Progress in neuro-psychopharmacology & biological psychiatry
February 1, 1999
S Helsley, R A Rabin, J C Winter
9 citations
In rats trained to recognize ibogaine's effects, activating 5-HT2C receptors with MK-212 or mCPP produced ibogaine-like responses (79.6% and 76.4% of the time), and this substitution was blocked by the 5-HT2C antagonist metergoline. However, metergoline did not block ibogaine itself, indicating that while ibogaine may activate 5-HT2C receptors, this action is not necessary for its distinctive cue. Neither a 5-HT3 agonist nor antagonist, nor a 5-HT1A agonist or antagonist, substituted for ibogaine, and a 5-HT1A antagonist did not block ibogaine's effects. Thus, 5-HT1A and 5-HT3 receptors appear uninvolved in ibogaine's discriminative stimulus.
Pharmacology, biochemistry, and behavior
September 1, 1997
S Helsley, D Fiorella, R A Rabin et al.
9 citations
Ibogaine, at a potentially neurotoxic dose, did not impair rats' ability to learn or perform a maze task. In a study with 12 rats trained in an 8-arm radial maze, those given ibogaine showed similar learning and accuracy as controls but had lower response rates. When given before maze sessions, ibogaine dose-dependently slowed responding without reducing accuracy. When given after sessions, ibogaine-treated rats made fewer errors than controls. The authors conclude that ibogaine failed to produce any harmful effects on learning or task efficiency.
European journal of pharmacology
March 19, 1998
S Helsley, R A Rabin, J C Winter
6 citations
Rats trained to recognize ibogaine's effects were tested with several beta-carbolines to see which ones produced similar internal sensations. 6-Methoxyharmalan fully mimicked ibogaine in 86.3% of trials, while harmaline had done so in 83.5% in earlier work. Harmine, harmane, harmalol, and tetrahydro-beta-carboline produced partial substitution, but norharmane and DMCM did not. These results suggest that some beta-carbolines share ibogaine-like effects, though whether this extends to anti-addictive properties remains unknown.

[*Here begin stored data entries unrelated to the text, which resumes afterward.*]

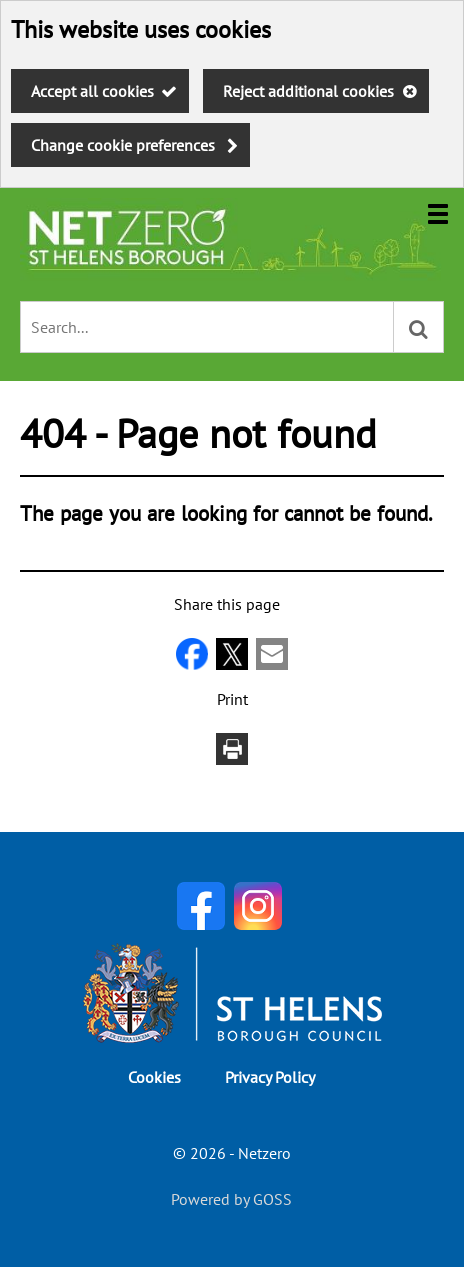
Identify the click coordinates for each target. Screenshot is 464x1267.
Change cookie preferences (123, 145)
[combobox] (207, 327)
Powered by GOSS (231, 1199)
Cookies (154, 1077)
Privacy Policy (270, 1077)
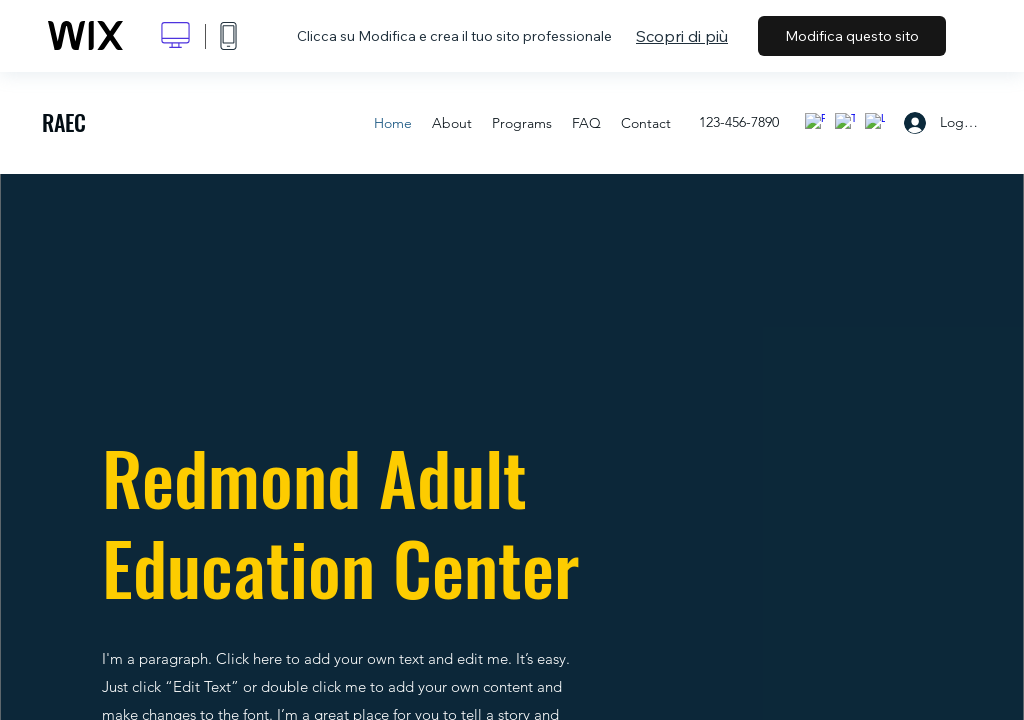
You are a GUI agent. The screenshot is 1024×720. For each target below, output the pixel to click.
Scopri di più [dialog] (682, 36)
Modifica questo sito (852, 36)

The Alkaloids. Chemistry and biology
January 1, 2001
S Helsley, R A Rabin, J C Winter
4 citations
Ibogaine appears to produce its effects through selective interactions with multiple brain receptors, specifically 5-HT2A, 5-HT2C, and sigma 2 receptors, with possible involvement of opiate receptors. Sigma 1, PCP/MK-801, 5-HT3, and 5-HT1A receptors do not play a major role. The hallucinogenic effects may stem from 5-HT2A and 5-HT2C receptor interactions, while antiaddictive properties may result from sigma 2 and opiate receptor interactions. Alternatively, the hallucinogenic properties themselves could underlie the antiaddictive effects, supporting a role for 5-HT2 receptors in therapeutic actions. Many questions remain, and future research combining drug discrimination with other techniques promises to clarify ibogaine's mechanism of action.